Thursday, January 2, 2014

Dokdo is Korean territory: historically, geographically and in terms of international law

The small rocky island of Dokdo in the East Sea is in the news again owing to a public relations effort by the Japanese government to claim that it is actually Japanese territory.   Late last year, Japan's foreign ministry posted a video to YouTube in several languages making such a claim.
Readers of this blog will know that I've posted frequently on this topic in recent years (if you're interested, just enter the word Dokdo in the search box at the right.)   Dokdo illustrates one of the main issues of the emerging information era in which cyberspace contains a flood of information, making it more difficult to sift out the truth and trustworthy information from rumors and falsehoods.

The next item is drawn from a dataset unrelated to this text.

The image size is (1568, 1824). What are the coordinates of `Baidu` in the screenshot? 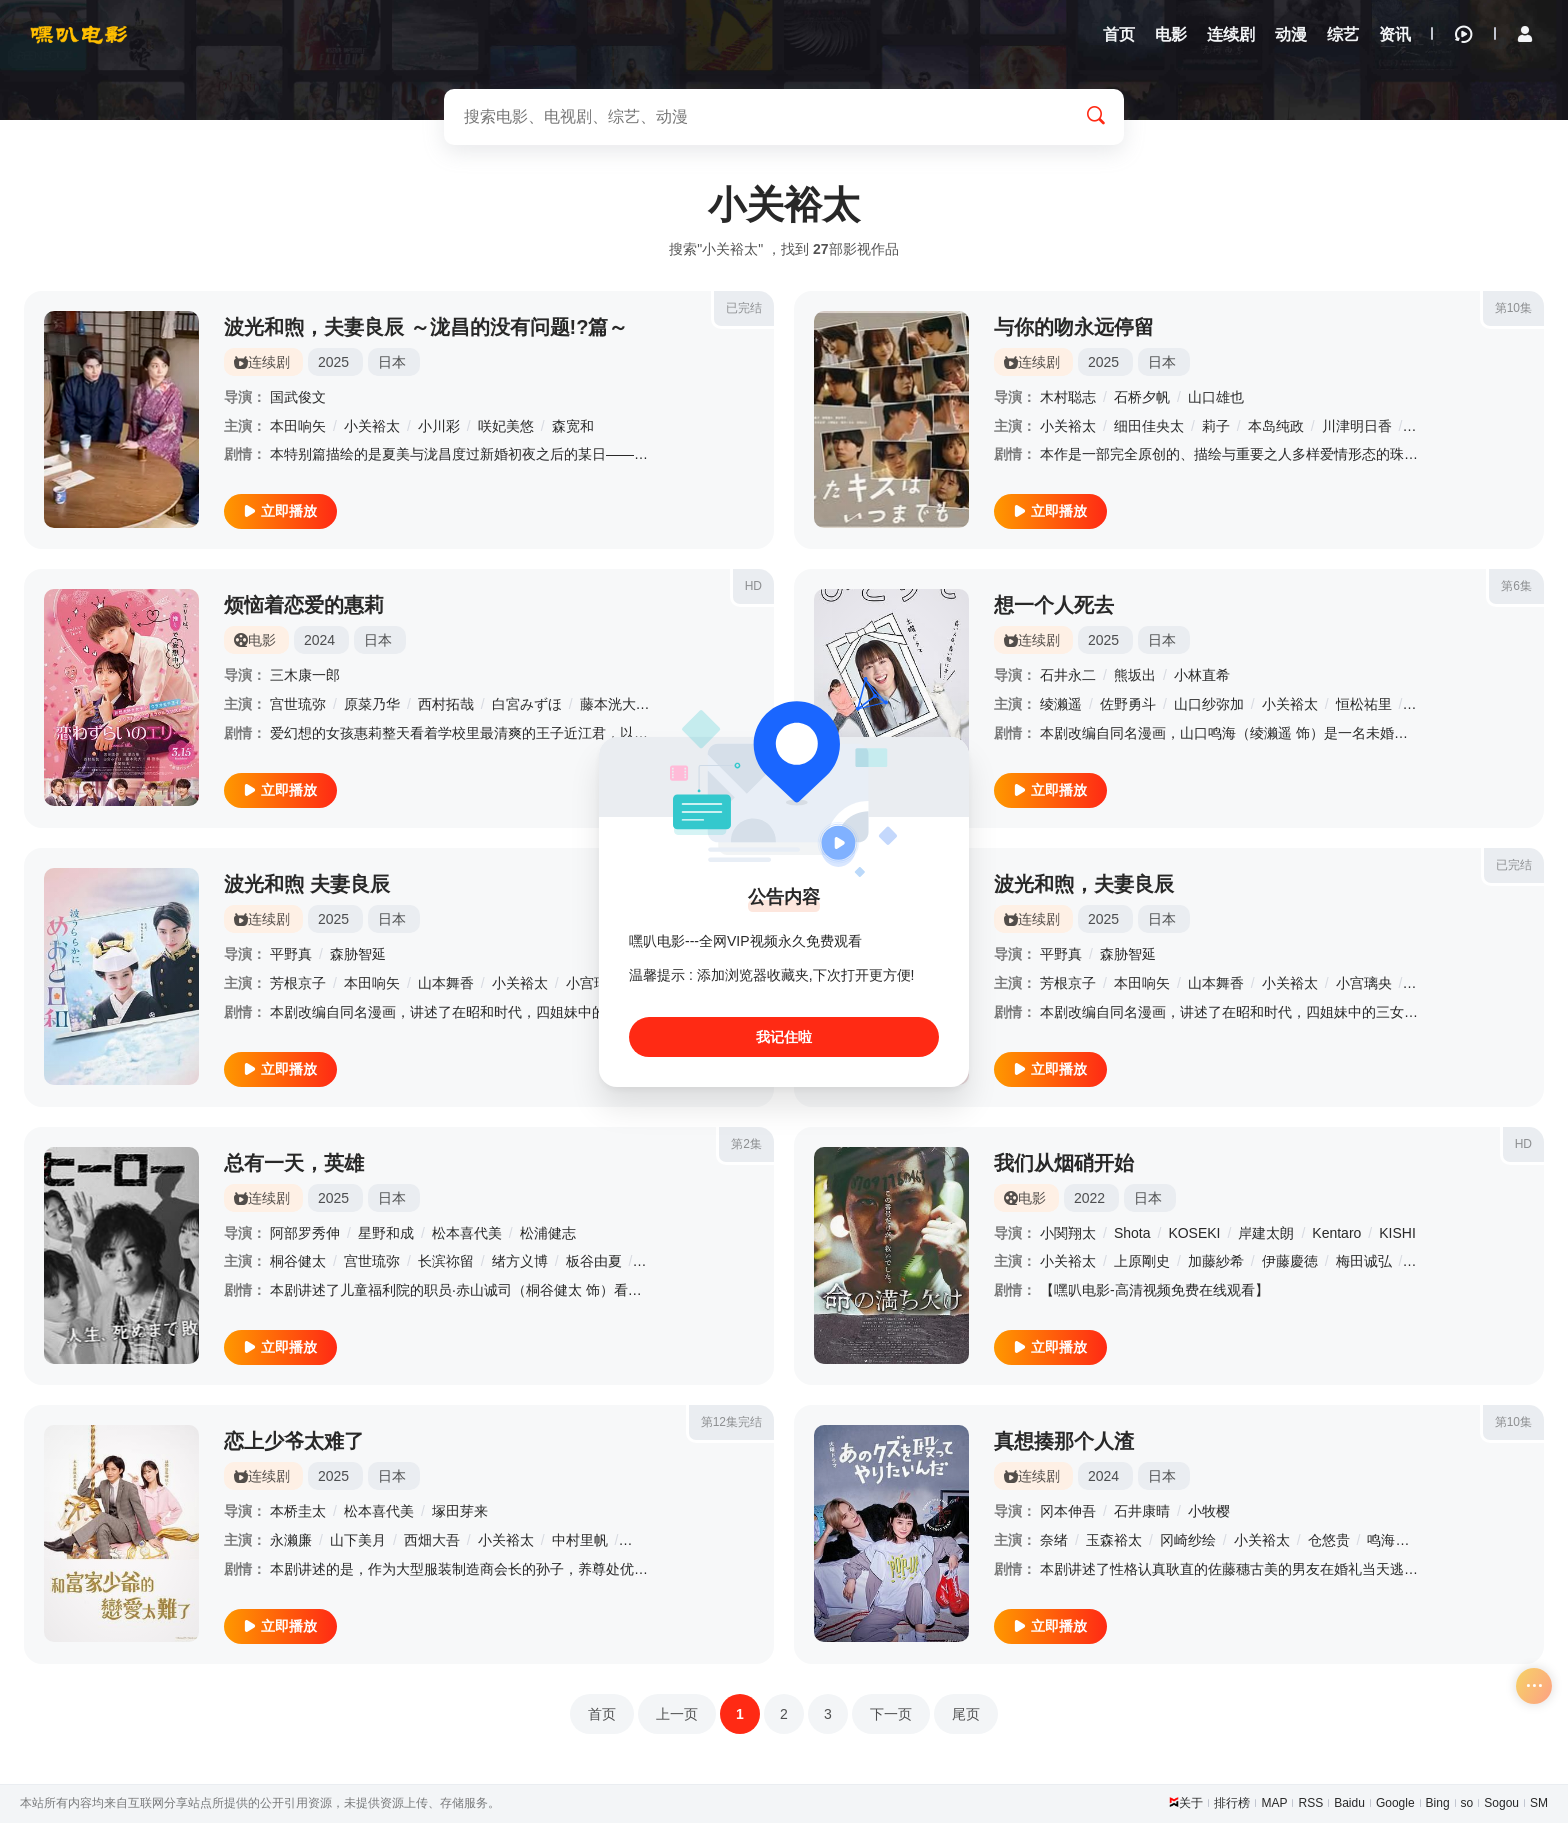 It's located at (1349, 1804).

South Korea's Ministry of Foreign Affairs has put up a new section on its website, which is so far only available in Korean. The accompanying graphic is a partial screen capture from that site. (click to see a full size version)  The Ministry has also published a short video to YouTube that explains why, historically, geographically and in terms of international law, Dokdo is Korean territory.
What makes this matter so hurtful and even insulting to many Koreans is that a large part of the "evidence" Japan has assembled to support its claim to Dokdo involves events after 1905, and the start of Japan's near half-century colonization of South Korea.